Just a couple of weeks ago, a Russian oil rig sank off the coast of Sakhalin Island, leaving at least 17 dead and 36 more missing. Only 14 people survived, and the search has been called off to ensure the safety of the rescuers in harsh conditions. Now, in the Arctic shipyard in the village of Roslyakovo, Murmansk in northwest Russia, the Yekaterinburg, a nuclear submarine, has caught on fire while undergoing repairs. Welding that was occurring on the wooden scaffolds surrounding the vessel reportedly caused the fire, which started at 4:20 pm GMT. Eventually, the flames spread to the submarine. Villages in Roslyakovo, rather than the Navy, noticed the fire and reported it to Russia’s Ministry of Emergency Situations. A video of the fire is available here, courtesy of RIA Novosti.
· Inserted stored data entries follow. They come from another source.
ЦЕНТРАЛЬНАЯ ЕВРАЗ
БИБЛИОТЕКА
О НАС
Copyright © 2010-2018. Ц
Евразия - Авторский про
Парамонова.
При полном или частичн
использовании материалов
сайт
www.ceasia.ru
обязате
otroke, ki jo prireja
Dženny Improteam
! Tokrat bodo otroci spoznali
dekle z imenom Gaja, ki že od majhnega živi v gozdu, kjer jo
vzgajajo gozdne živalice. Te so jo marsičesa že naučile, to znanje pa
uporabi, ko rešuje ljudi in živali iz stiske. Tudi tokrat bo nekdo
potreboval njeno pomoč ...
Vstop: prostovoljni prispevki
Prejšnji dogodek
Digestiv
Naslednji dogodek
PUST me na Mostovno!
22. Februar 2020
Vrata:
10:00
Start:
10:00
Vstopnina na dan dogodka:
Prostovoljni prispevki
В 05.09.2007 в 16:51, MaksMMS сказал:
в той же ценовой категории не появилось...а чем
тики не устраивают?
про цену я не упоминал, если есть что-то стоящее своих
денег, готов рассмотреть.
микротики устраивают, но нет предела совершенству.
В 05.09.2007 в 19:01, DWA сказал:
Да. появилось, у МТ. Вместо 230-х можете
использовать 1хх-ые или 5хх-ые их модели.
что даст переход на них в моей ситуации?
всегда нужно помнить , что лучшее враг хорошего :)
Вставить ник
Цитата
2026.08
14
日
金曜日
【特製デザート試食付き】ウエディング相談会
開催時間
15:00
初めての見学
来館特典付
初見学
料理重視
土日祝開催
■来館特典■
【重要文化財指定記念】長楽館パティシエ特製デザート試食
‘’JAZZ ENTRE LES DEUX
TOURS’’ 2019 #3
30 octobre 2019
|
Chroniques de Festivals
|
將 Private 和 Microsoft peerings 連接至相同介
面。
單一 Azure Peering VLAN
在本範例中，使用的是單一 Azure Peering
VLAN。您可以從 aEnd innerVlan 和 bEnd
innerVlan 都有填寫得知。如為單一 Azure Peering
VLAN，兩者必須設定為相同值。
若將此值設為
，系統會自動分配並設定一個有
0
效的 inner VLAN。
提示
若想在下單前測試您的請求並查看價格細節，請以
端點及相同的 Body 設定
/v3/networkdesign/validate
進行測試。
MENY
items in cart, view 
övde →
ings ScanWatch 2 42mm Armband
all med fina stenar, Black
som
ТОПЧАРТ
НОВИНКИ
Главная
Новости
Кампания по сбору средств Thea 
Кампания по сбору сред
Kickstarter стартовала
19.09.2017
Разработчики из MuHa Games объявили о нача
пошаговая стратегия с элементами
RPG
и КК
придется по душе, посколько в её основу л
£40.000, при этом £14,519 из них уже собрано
Helicopters were on-site trying to put out the fire. Six hours later, at 10:35 pm, the submarine was submerged to try to stop the blaze for good. Minister of Emergency Situations Sergey Shoygu said that the fire had been mostly contained at 1:40 am, but that firefighters were still combatting small pockets of flames.
Nineteen crew members have been injured so far, either from burns or smoke inhalation, though the Russian authorities claim that no one was hurt. They also will not disclose how many crew members were onboard the submarine at the time of the fire. They have claimed that neither nuclear weapons nor the nuclear reactor were on the ship, as the sixteen ballistic missiles, along with torpedo tubes, had been removed prior to repairs. If this is true, the fire should not be radioactive. Since the fire reportedly only broke out on the submarine’s outer hull, there also should not be any major radiation risk, since the nuclear weapons and reactor would be farther inside. The Yekaterinburg normally carries R-29RMU Sineva intercontinental ballistic missiles.
Deputy Prime Minister Dmitry Rogozin sent Acting Head of Industry and Trade Denis Manturov to Murmansk. Meanwhile, the Investigative Committee of the Russian Federation has launched an inquiry into the fire, entitled, “Damage to property due to negligence of the military.”
It is hard to believe Russian authorities and federal investigations after the last few maritime disasters, notably the sinking of the nuclear submarine, the Kursk, in 2000. On top of that, and on top of the recent sinking of the Kolskaya oil rig, a Russian nuclear icebreaker, the Vaygach, caught on fire earlier in December, killing two. Again, there was reportedly no radiation released, since the fire occurred in the ship’s living quarters, far from the reactor. Still, in order for foreign investors to feel secure about investing in Russia’s maritime industries, whether they be icebreakers or offshore oil rigs, there needs to be more transparency. Russia also probably needs to enforce tighter regulations and upgrade its infrastructure. After all, you don’t hear about similar disasters in countries like Norway or Canada nearly as often. This blog post from the Voice of America’s Russia Watch on the sinking of the Kolskaya is highly informative and offers great insight into what happened, why, and the culture of negligence that persists in Russia from the top down.